Location: Metairie, La.
1,156 posts, read 1,792,993 times
Reputation: 775
Quote:
Originally Posted by ditchlights View Post
I agree with most of this except one part. What does the pot I smoked three weeks ago at a party have to do with my job performance today? Heavy drugs are out of urine within 72 hours, yet the occasional pot smoker lives in fear of losing their job a month after they partake in a few hits. I'm not talking about a chronic user, just the occasional weekend warrior. It is nice to be able to fire one up once or twice a month without having to live in fear of the unemployment line.
FutureBrennan asked what privacy was being invaded in an employment-related drug screen. Well the answer to that is obvious: one's urine (or hair).

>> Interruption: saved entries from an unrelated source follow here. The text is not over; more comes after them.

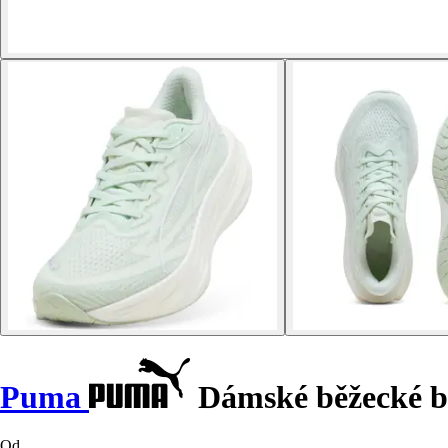
Puma
Dámské běžecké bo
Od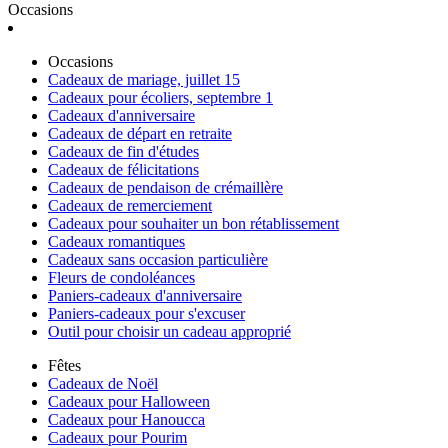
Occasions
Occasions
Cadeaux de mariage, juillet 15
Cadeaux pour écoliers, septembre 1
Cadeaux d'anniversaire
Cadeaux de départ en retraite
Cadeaux de fin d'études
Cadeaux de félicitations
Cadeaux de pendaison de crémaillère
Cadeaux de remerciement
Cadeaux pour souhaiter un bon rétablissement
Cadeaux romantiques
Cadeaux sans occasion particulière
Fleurs de condoléances
Paniers-cadeaux d'anniversaire
Paniers-cadeaux pour s'excuser
Outil pour choisir un cadeau approprié
Fêtes
Cadeaux de Noël
Cadeaux pour Halloween
Cadeaux pour Hanoucca
Cadeaux pour Pourim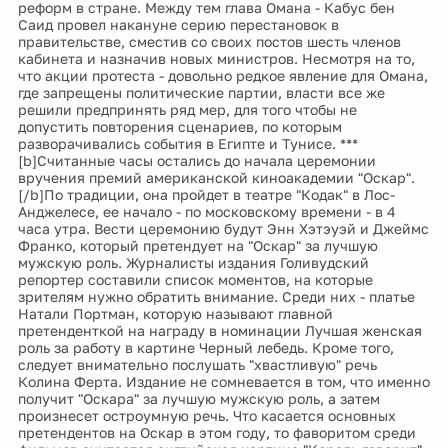
реформ в стране. Между тем глава Омана - Кабус бен
Саид провел накануне серию перестановок в
правительстве, сместив со своих постов шесть членов
кабинета и назначив новых министров. Несмотря на то,
что акции протеста - довольно редкое явление для Омана,
где запрещены политические партии, власти все же
решили предпринять ряд мер, для того чтобы не
допустить повторения сценариев, по которым
разворачивались события в Египте и Тунисе. ***
[b]Считанные часы остались до начала церемонии
вручения премий американской киноакадемии "Оскар".
[/b]По традиции, она пройдет в театре "Кодак" в Лос-
Анджелесе, ее начало - по московскому времени - в 4
часа утра. Вести церемонию будут Энн Хэтэуэй и Джеймс
Франко, который претендует на "Оскар" за лучшую
мужскую роль. Журналисты издания Голивудский
репортер составили список моментов, на которые
зрителям нужно обратить внимание. Среди них - платье
Натали Портман, которую называют главной
претенденткой на награду в номинации Лучшая женская
роль за работу в картине Черный лебедь. Кроме того,
следует внимательно послушать "хвастливую" речь
Колина Ферта. Издание не сомневается в том, что именно
получит "Оскара" за лучшую мужскую роль, а затем
произнесет остроумную речь. Что касается основных
претендентов на Оскар в этом году, то фаворитом среди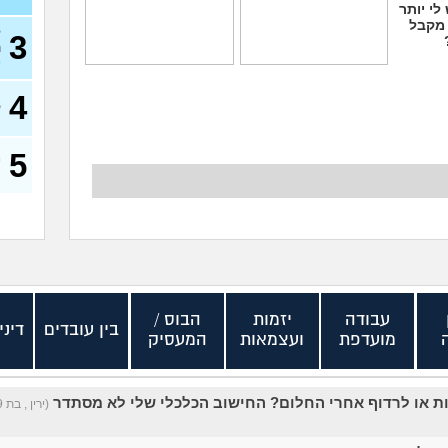
לי יותר
 מקבל
ל
3
ה
)
אני מעצבת גרפית,
ללכת להפגין? זה יפגע
האם AI באמת יקח לי
בקריירה שלי בעתיד?
4
את העבודה בסוף?
(סזרק, בן 27)
ק
(אירנה, בת 38)
5
מ
ס
עבודה
יזמות
הבוס /
בין עובדים
דיני
מועדפת
ועצמאות
המעסיק
 או לרדוף אחרי החלום? החישוב הכלכלי שלי לא מסתדר
(ירין , בת 19)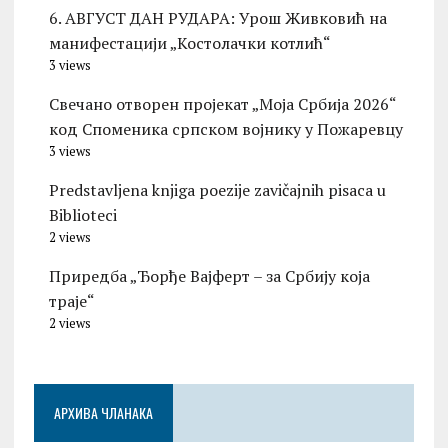
6. АВГУСТ ДАН РУДАРА: Урош Живковић на
манифестацији „Костолачки котлић“
3 views
Свечано отворен пројекат „Моја Србија 2026“
код Споменика српском војнику у Пожаревцу
3 views
Predstavljena knjiga poezije zavičajnih pisaca u
Biblioteci
2 views
Приредба „Ђорђе Вајферт – за Србију која
траје“
2 views
АРХИВА ЧЛАНАКА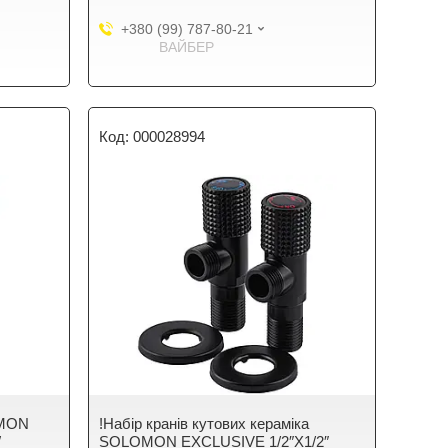
+380 (99) 787-80-21
ВАЙБЕР
000028994
OMON
!Набір кранів кутових кераміка
W
SOLOMON EXCLUSIVE 1/2″X1/2″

What's in my body (or part of it) belongs to me. Just because I agree to work for somebody should not, in a perfect world, be cause for that person or entity to take something that is mine.

Also, it's just a humiliating process that assumes one is guilty of some nefarious behavior without any cause (in the case of a pre-employment drug test). Maybe a 100 years from now or longer people will view this practice as ludicrous as it actually is, especially considering that the tests really only test for marijuana and not the dangerous substances that impair people to the point of being dangerous to others.

As I stated in another post, drug testing is a means to lock certain people out of gainful employment. Of course, the propaganda is that it's for the public safety, but that's (to use another commentator's term) "bullbutter."

In the case of legal authorities taking one's urine as a condition of parole or probation, well that's a different story because the testee has had their day in court or there's been "due process."